According to legend, Saint Valentine restored sight to the blind daughter of his judge,[5] and he wrote her a letter signed "Your Valentine" as a farewell before his execution.[6] The Feast of Saint Valentine was established by Pope Gelasius I in AD 496 to be celebrated on February 14 in honour of the Christian martyr, Saint Valentine of Rome, who died on that date in AD 269.[7][8]

The day first became associated with romantic love within the circle of Geoffrey Chaucer in the 14th century, when the tradition of courtly love flourished. In 18th-century England, it grew into an occasion in which couples expressed their love for each other by presenting flowers, offering confectionery, and sending greeting cards (known as "valentines"). 

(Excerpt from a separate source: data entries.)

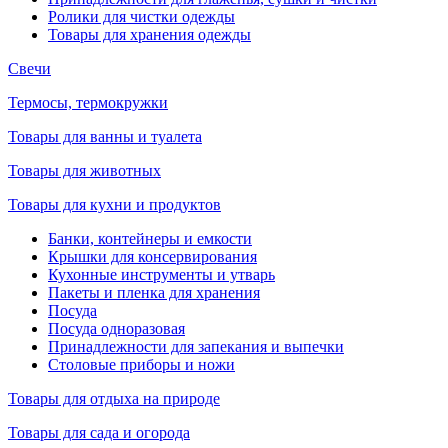
Ролики для чистки одежды
Товары для хранения одежды
Свечи
Термосы, термокружки
Товары для ванны и туалета
Товары для животных
Товары для кухни и продуктов
Банки, контейнеры и емкости
Крышки для консервирования
Кухонные инструменты и утварь
Пакеты и пленка для хранения
Посуда
Посуда одноразовая
Принадлежности для запекания и выпечки
Столовые приборы и ножи
Товары для отдыха на природе
Товары для сада и огорода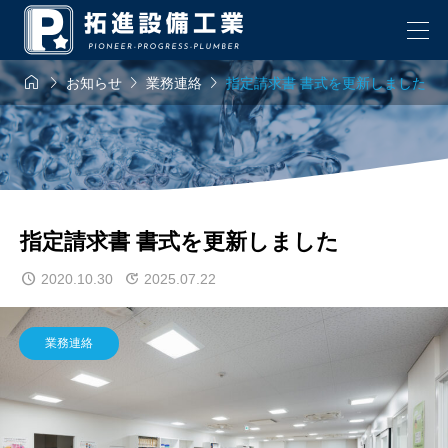




お知らせ
業務連絡
指定請求書 書式を更新しました
指定請求書 書式を更新しました
2020.10.30
2025.07.22
業務連絡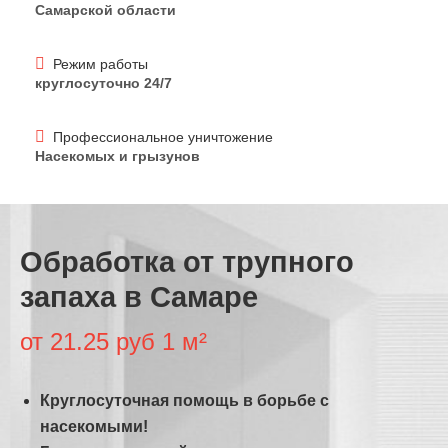
Самарской области
Режим работы
круглосуточно 24/7
Профессиональное уничтожение
Насекомых и грызунов
Обработка от трупного
запаха в Самаре
от 21.25 руб 1 м²
Круглосуточная помощь в борьбе с
насекомыми!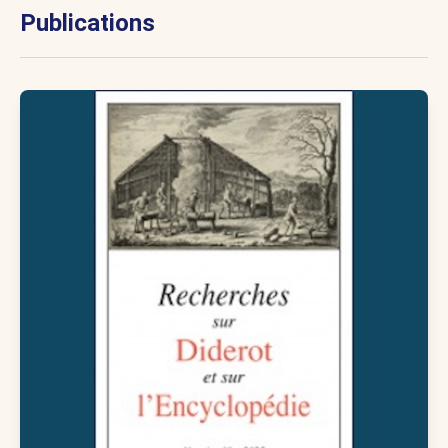
Publications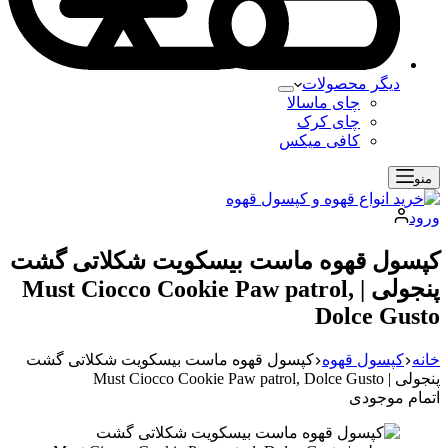
دیگر محصولات
چای ماسالا
چای کرک
کافی میکس
منو
ورود
کپسول قهوه ماست بیسکویت شکلاتی گشت
پنجولی | Must Ciocco Cookie Paw patrol,
Dolce Gusto
خانه
کپسول قهوه
کپسول قهوه ماست بیسکویت شکلاتی گشت
پنجولی | Must Ciocco Cookie Paw patrol, Dolce Gusto
اتمام موجودی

Valentine's Day symbols that are used today include the heart-shaped outline, doves, and the figure of the winged Cupid. Since the 19th century, handwritten valentines have given way to mass-produced greeting cards.[9] In Europe, Saint Valentine's Keys are given to lovers "as a romantic symbol and an invitation to unlock the giver's heart", as well as to children to ward off epilepsy (called Saint Valentine's Malady).[10]

Although not a public holiday in any country, Saint Valentine's Day is an official feast day in the Anglican Communion[11] and the Lutheran Church.[12] Many parts of the Eastern Orthodox Church also celebrate Saint Valentine's Day on July 6 and July 30, the former date in honor of Roman presbyter Saint Valentine, and the latter date in honor of Hieromartyr Valentine, the Bishop of Interamna (modern Terni).[13]


----------



## RadishRose (Jan 23, 2020)




----------



## Keesha (Jan 23, 2020)




----------



## Aunt Bea (Jan 23, 2020)

You might bump into me on the 15th!


----------



## Ruth n Jersey (Jan 23, 2020)

I didn't know that Radishrose. Very interesting.  Every year I put out my little Valentine heart display. I bought it several years ago and carefully removed the pottery hearts and put them on with a less permanent string. Since doing that I've been able to find little trinkets for most all the holidays. In March I will replace them with little plastic shamrocks from a child's bracelet I found in the Dollar store.


----------



## Capt Lightning (Jan 24, 2020)

I'm not that romantic. I tend to regard these holidays as little more than an excuse to rip off people with overpriced merchandise and services.


----------



## charry (Jan 24, 2020)

I love Valentines day....Its the day I Married my soulmate.......


----------



## RadishRose (Jan 24, 2020)




----------



## Liberty (Jan 24, 2020)

So what is your favorite Valentine Day present?


----------



## fmdog44 (Jan 24, 2020)

Remembering those small Valentine cards little school kids exchanged with the one you vowed to marry and live happy ever after. I think the school handed them out but I really can't recall.


----------



## Aunt Bea (Jan 24, 2020)

On Valentine's day, I always think about the shoeboxes and cornflake boxes that we decorated and used as mailboxes to exchange our cards in grade school or the moms that made heart-shaped cut out cookies for a treat.  I'm so lucky to have grown up in a world that welcomed cookie moms with open arms.


----------



## RadishRose (Jan 24, 2020)

Liberty said:


> So what is your favorite Valentine Day present?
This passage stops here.